Monde
L’armée soudanaise concède la perte d’el-Facher face aux paramilitaires


La chute de cette place forte stratégique du Darfour s’accompagne de violences généralisées et provoque l’inquiétude des organisations internationales face à une crise humanitaire d’ampleur.
Les forces armées soudanaises ont officiellement reconnu leur retrait de la ville d’el-Facher, dernier bastion du Darfour qui résistait encore aux paramilitaires des Forces de soutien rapide. Cette annonce intervient après dix-huit mois de siège et marque un tournant décisif dans le conflit qui déchire le pays depuis avril 2023. Le général Abdel Fattah al-Burhane a confirmé le repli de ses troupes tout en promettant une poursuite des hostilités pour « purifier cette terre ».

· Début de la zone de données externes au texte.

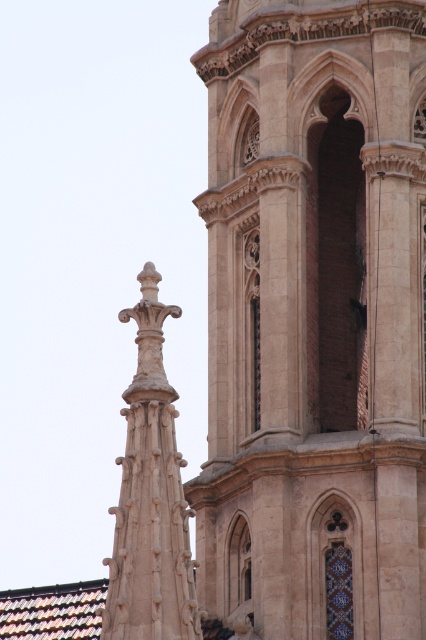 You are standing in front of the historic stone building and want to determine the relative positions of two points marked on the structure. Which of the two points, point (238, 456) or point (152, 497), is closer to you?

Point (238, 456) is further to the camera than point (152, 497), so point (152, 497) is closer to you.

You are a construction worker needing to place a 10 meter long safety net between the beige stone tower at center and the carved stone spire at upper left. Can the safety net fit between them without being stretched?

The distance between the beige stone tower at center and the carved stone spire at upper left is 12.62 meters, which is longer than the 10 meter safety net. Therefore, the safety net cannot fit between them without stretching.

You are standing in front of a historic stone building. The beige stone tower at center is part of this building. If you want to take a photo of the entire tower without moving your camera, what should you consider based on your current position?

The beige stone tower at center is 67.46 meters away from the camera. To capture the entire tower in one photo without moving, ensure your camera has a wide enough lens or adjust your position to include the full structure in the frame. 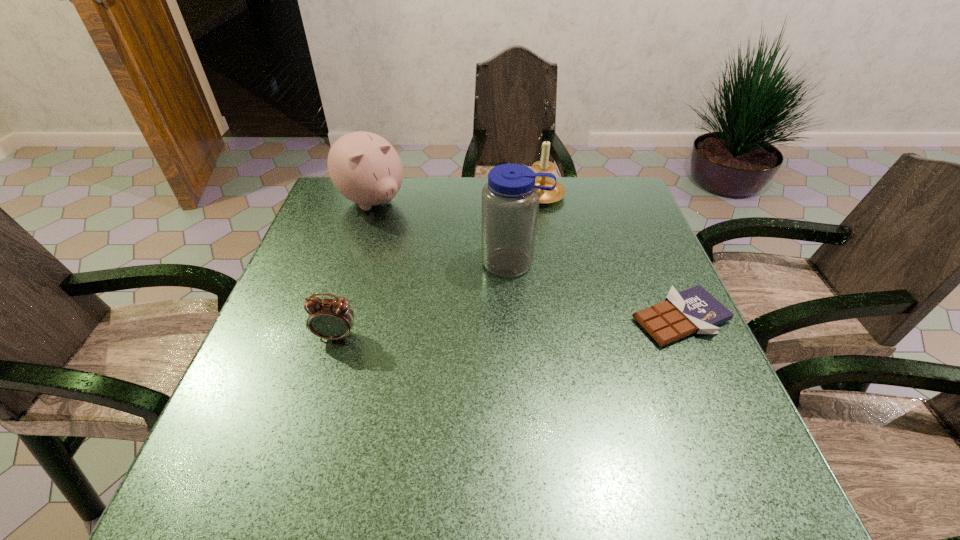 I want to click on free area in between the water bottle and the chocolate bar, so (x=597, y=291).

Les Nations unies ont exprimé une vive préoccupation face aux informations faisant état d’exactions contre les populations civiles. Le Haut-Commissariat aux droits de l’homme évoque une situation extrêmement précaire et redoute une recrudescence de violences à caractère ethnique. Plusieurs témoignages font notamment mention d’exécutions sommaires perpétrées par des combattants. Une vidéo authentifiée montre ainsi un paramilitaire abattant à bout portant un groupe de personnes désarmées.

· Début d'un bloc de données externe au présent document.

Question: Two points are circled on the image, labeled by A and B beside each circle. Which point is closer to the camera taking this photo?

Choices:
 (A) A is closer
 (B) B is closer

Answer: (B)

La prise d’el-Facher permet aux Forces de soutien rapide d’étendre leur emprise sur l’ensemble du Darfour, où elles administrent déjà un territoire en concurrence avec le gouvernement central réfugié à Port-Soudan. Cette avancée renforce les craintes d’une partition durable du pays, selon plusieurs observateurs. Le secrétaire général des Nations unies a mis en garde contre une escalade dramatique du conflit, qualifiant le niveau de souffrance de la population d’intolérable.
Sur le terrain, la situation humanitaire se dégrade rapidement. Les réseaux de communication ont été coupés, isolant la ville du reste du monde. Le seul hôpital encore partiellement opérationnel a été attaqué, causant la mort d’une infirmière et blessant trois soignants. Les organisations humanitaires se disent dans l’incapacité de fournir une assistance aux habitants, qui manquent de tout. Plus d’un million de personnes ont fui la zone depuis le début des combats, et les déplacements continuent à un rythme accéléré.
Les équipes médicales présentes dans les localités voisines signalent un afflux massif de blessés en provenance d’el-Facher, submergeant des structures sanitaires déjà débordées. Le syndicat des journalistes soudanais s’est dit profondément inquiet pour la sécurité des professionnels des médias restés sur place. Dans ce contexte, les paramilitaires affirment avoir déployé des équipes pour sécuriser la ville et protéger les civils, tandis que des organisations de défense des droits humains dénoncent des pratiques systématiques pouvant s’apparenter à des crimes de guerre.